A statistics professor in my MBA program made a statement on the first day of class, "I can train you how to be a $10 calculator, or I can train you how to think."  Obviously, gone are the days of living without smart phones, auto-correct and calculators.


So why are we still teaching personal finance as textbook terms and definitions?  Why are we spending time on the things that students will inevitably forget; more importantly the things that they can easily look up on their phones? (Please Note: We do worry about many students' capability to spell and do simple math, but that's why we created Andson Academics).


We need to teach them that knowledge equals power. When faced with questions about IRA accounts, APRs or the details of an annuity, do some research on Google, instead of believing the salesman.  We need to be able to instill that delayed gratification and PYF (pay yourself first) gives them spending choices and spending power.


Behavioral Finance is the term that is gaining ever-so-much momentum right now in this field.  That is, instead of teaching a student about textbook definitions, let's teach them how to think about finance.


  • What should I be leery of?
  • When does an interest rate raise a red-flag?
  • What are the fees that will be involved?
  • Where can I go for help outside of a payday loan?


All of these are examples of teaching young people how to think about their money.  Time Business & Money has a great article right now on the concept of changing behaviors instead of just teaching facts.  We couldn't agree more and in fact pride ourselves and our programs on providing more than just a workbook or worksheet.


Roth, who runs the infamous blog Get Rich Slowly admits that he himself learned all the "basic financial literacy," in his senior year of high school, but was no better because of it.

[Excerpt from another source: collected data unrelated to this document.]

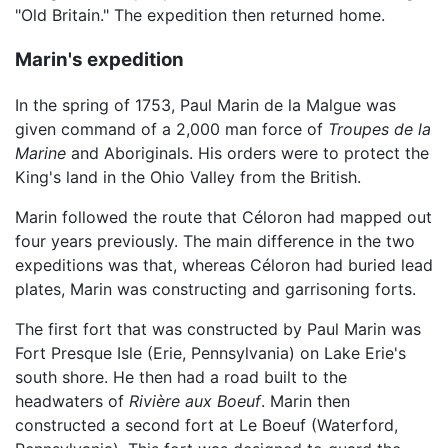
"Old Britain." The expedition then returned home.
Marin's expedition
In the spring of 1753, Paul Marin de la Malgue was
given command of a 2,000 man force of
Troupes de la
Marine
and Aboriginals. His orders were to protect the
King's land in the Ohio Valley from the British.
Marin followed the route that Céloron had mapped out
four years previously. The main difference in the two
expeditions was that, whereas Céloron had buried lead
plates, Marin was constructing and garrisoning forts.
The first fort that was constructed by Paul Marin was
Fort Presque Isle (Erie, Pennsylvania) on Lake Erie's
south shore. He then had a road built to the
headwaters of
Rivière aux Boeuf
. Marin then
constructed a second fort at Le Boeuf (Waterford,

Roth goes on to say that personal finance is something internal for most people - though for many there is definitely a cycle of poverty they need to overcome.  What needs to be taught is that in order to make a change, it needs to happen within us.  Otherwise it's just like a fad diet - you always end up back at square one.


I myself cannot begin to count the amount of times that we see young people that just don't want to end up in the same debtor situations they've seen friends or family end up in.  Many times that's enough and it works.  More often than not though, one is the sum of their surroundings; so bringing a fresh way of thinking and perspective into the classroom is more important than ever.


Let's continue with a mission to change behavior in our students, and not just make them calculators and dictionaries when it comes to personal finance.